Für die Beantwortung der Frage nach dem Stellenwert, der Bedeutung und den verschiedenen Realisationen weiblicher Regentschaft ist anzuknüpfen an Forschungen zu thematisch benachbarten Fragestellungen, vor allem zur Frage der Regentschaft für minderjährige Herrscher, zur Witwenschaft von Fürstengattinnen und zu weiblicher Herrschaft im Mittelalter allgemein. Auf das Problem der Regentschaft für minderjährige Herrscher hat wohl als Erster Armin Wolf 1976 aufmerksam gemacht; ausführlich skizzierte diese Konstellation für das frühe und hohe Mittelalter Theo Kölzer und Thilo Offergeld breitete die entsprechenden Befunde aus und untersuchte sie für die Zeit vom 5. bis zum frühen 11. Jahrhundert. Das auffallende Phänomen etwa zeitgleicher minderjähriger Herrscher im Reich mit Heinrich (VII.) für 1220-1228, in England mit Heinrich III. für 1216-1223, in Aragón mit Jakob I. für 1213-1221 und in Frankreich mit Ludwig IX. dem Heiligen für 1226-1235 im frühen 13. Jahrhundert haben unabhängig voneinander Thomas Vogtherr und Christian Hillen ins Licht gerückt. Einzelne Konstellationen minderjähriger Herrscher wurden für die Heinrich IV. im Reich und für minderjährige Normannenherrscher in Süditalien im 12. Jahrhundert analysiert. Bei diesen Studien kam auch verschiedentlich die Rolle von Regentinnen zur Sprache.
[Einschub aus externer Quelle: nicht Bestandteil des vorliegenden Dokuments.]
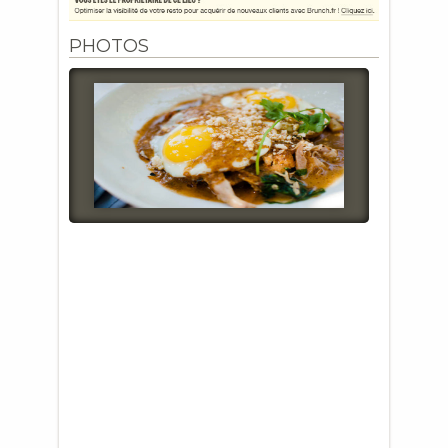
PHOTOS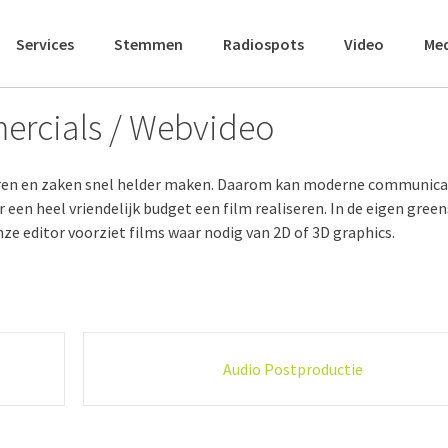
Services
Stemmen
Radiospots
Video
Me
ercials / Webvideo
ren en zaken snel helder maken. Daarom kan moderne communica
een heel vriendelijk budget een film realiseren. In de eigen gree
nze editor voorziet films waar nodig van 2D of 3D graphics.
Audio Postproductie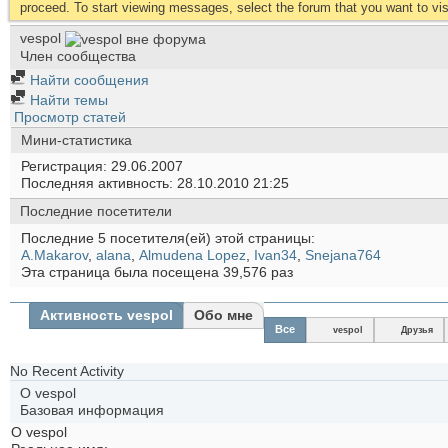
proceed. To start viewing messages, select the forum that you want to visi
vespol
Член сообщества
Найти сообщения
Найти темы
Просмотр статей
Мини-статистика
Регистрация
29.06.2007
Последняя активность
28.10.2010
21:25
Последние посетители
Последние 5 посетителя(ей) этой страницы:
A.Makarov
,
alana
,
Almudena Lopez
,
Ivan34
,
Snejana764
Эта страница была посещена
39,576
раз
Активность vespol
Обо мне
Все
vespol
Друзья
No Recent Activity
О vespol
Базовая информация
О vespol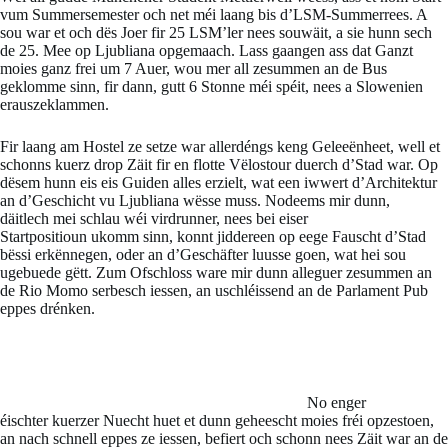
vum Summersemester och net méi laang bis d’LSM-Summerrees. A
sou war et och dës Joer fir 25 LSM’ler nees souwäit, a sie hunn sech
de 25. Mee op Ljubliana opgemaach. Lass gaangen ass dat Ganzt
moies ganz frei um 7 Auer, wou mer all zesummen an de Bus
geklomme sinn, fir dann, gutt 6 Stonne méi spéit, nees a Slowenien
erauszeklammen.
Fir laang am Hostel ze setze war allerdéngs keng Geleeënheet, well et
schonns kuerz drop Zäit fir en flotte Vëlostour duerch d’Stad war. Op
dësem hunn eis eis Guiden alles erzielt, wat een iwwert d’Architektur
an d’Geschicht vu Ljubliana wësse muss. Nodeems mir dunn,
däitlech mei schlau wéi virdrunner, nees bei eiser
Startpositioun ukomm sinn, konnt jiddereen op eege Fauscht d’Stad
bëssi erkënnegen, oder an d’Geschäfter luusse goen, wat hei sou
ugebuede gëtt. Zum Ofschloss ware mir dunn alleguer zesummen an
de Rio Momo serbesch iessen, an uschléissend an de Parlament Pub
eppes drénken.
No enger
éischter kuerzer Nuecht huet et dunn geheescht moies fréi opzestoen,
an nach schnell eppes ze iessen, befiert och schonn nees Zäit war an de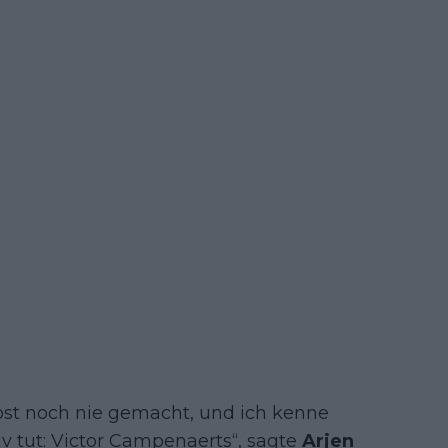
lbst noch nie gemacht, und ich kenne
tiv tut: Victor Campenaerts“, sagte
Arjen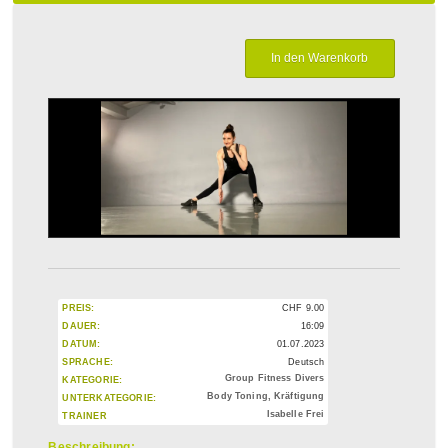
PREIS:
CHF
9.00
DAUER:
16:09
DATUM:
01.07.2023
SPRACHE:
Deutsch
Group Fitness Divers
KATEGORIE:
Body Toning, Kräftigung
UNTERKATEGORIE:
Isabelle Frei
TRAINER
Beschreibung: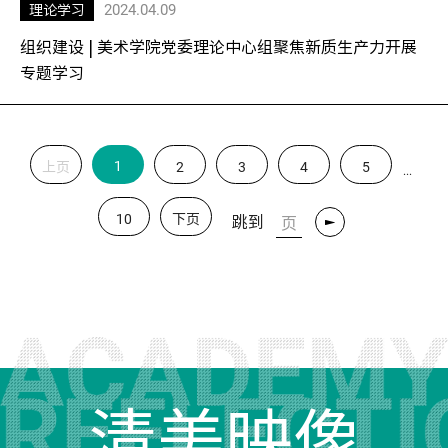
2024.04.09
理论学习
组织建设 | 美术学院党委理论中心组聚焦新质生产力开展
专题学习
1
上页
2
3
4
5
...
10
下页
跳到
转
清美映像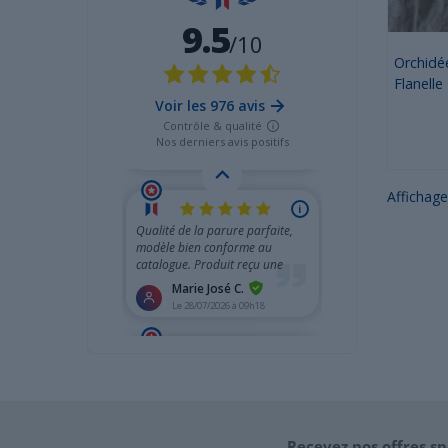
Orchidée
Flanelle
Affichage
Recevez nos offres sp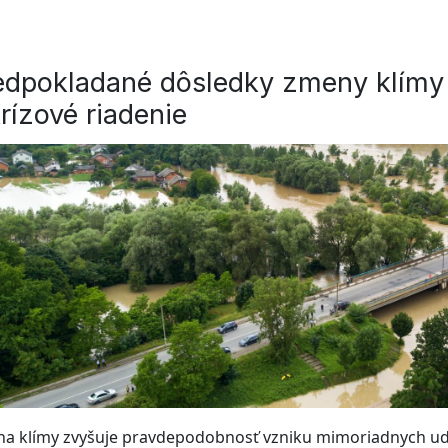
edpokladané dôsledky zmeny klímy v
krízové riadenie
a klímy zvyšuje pravdepodobnosť vzniku mimoriadnych ud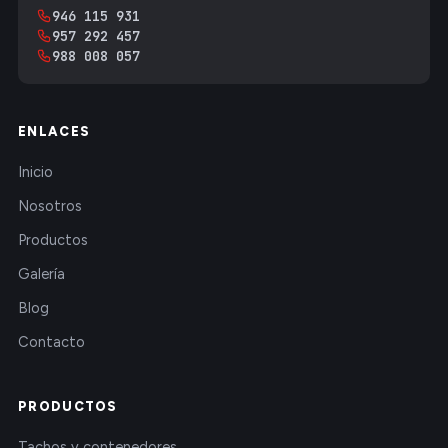
946 115 931
957 292 457
988 008 057
ENLACES
Inicio
Nosotros
Productos
Galería
Blog
Contacto
PRODUCTOS
Tachos y contenedores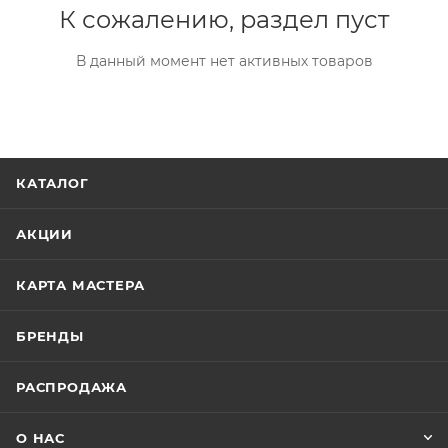
К сожалению, раздел пуст
В данный момент нет активных товаров
КАТАЛОГ
АКЦИИ
КАРТА МАСТЕРА
БРЕНДЫ
РАСПРОДАЖА
О НАС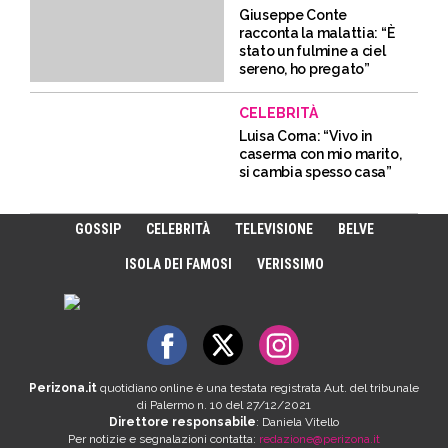
Giuseppe Conte
racconta la malattia: “È
stato un fulmine a ciel
sereno, ho pregato”
CELEBRITÀ
Luisa Corna: “Vivo in
caserma con mio marito,
si cambia spesso casa”
GOSSIP
CELEBRITÀ
TELEVISIONE
BELVE
ISOLA DEI FAMOSI
VERISSIMO
Perizona.it
quotidiano online è una testata registrata Aut. del tribunale
di Palermo n. 10 del 27/12/2021
Direttore responsabile
: Daniela Vitello
Per notizie e segnalazioni contatta:
redazione@perizona.it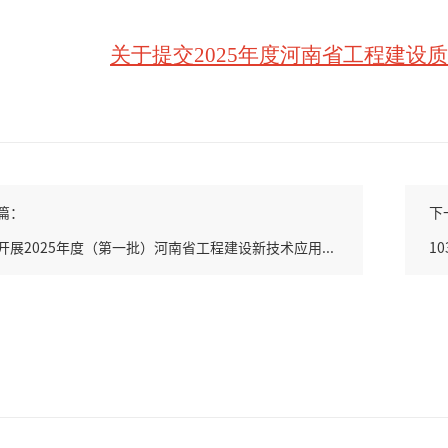
关于提交
2025
年度河南省工程建设
篇：
下
开展2025年度（第一批）河南省工程建设新技术应用...
1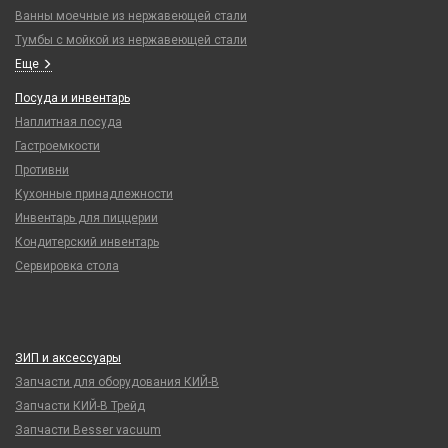
Ванны моечные из нержавеющей стали
Тумбы с мойкой из нержавеющей стали
Еще
Посуда и инвентарь
Наплитная посуда
Гастроемкости
Противни
Кухонные принадлежности
Инвентарь для пиццерии
Кондитерский инвентарь
Сервировка стола
ЗИП и аксессуары
Запчасти для оборудования КИЙ-В
Запчасти КИЙ-В Трейд
Запчасти Besser vacuum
Ein zweiter Zugang erfolgt über die Thematisierung der sozialen Stellung und der politischen Handlungsoptionen der Herrscherwitwe. Dieser Frage ist erst in jüngster Zeit Aufmerksamkeit geschenkt worden. Nach einem kursorischen Überblick für das frühe Mittelalter von Gunter Wolf und einer kleinen Studie zu den Königswitwen im hochmittelalterlichen Frankreich sind zuletzt größere Arbeiten zu Königswitwen im přemyslidischen Böhmen, im jagiellonischen Polen und im hochmittelalterlichen Reich und in England vorgelegt worden. In diesem Zusammenhang wurde beiläufig und auch grundsätzlich die zum Teil damit verbundene Funktion als Regentin für einen minderjährigen Thronfolger angesprochen. Besonders deutlich und eindringlich wurde die Funktion der Regentin in Arbeiten behandelt, die sich zusammenfassend Fragen der Herrscherin oder Königin im Mittelalter widmen. Ein solcher umfassender und vergleichender Ansatz, der über biographische Studien zu einzelnen Fürstinnen hinausgeht, wurde erst in den letzten zwei Jahrzehnten in der mediävistischen Forschung erprobt. Am Beginn steht ein von John Carmi Parsons herausgegebener Band zum mittelalterlichen Königinnentum.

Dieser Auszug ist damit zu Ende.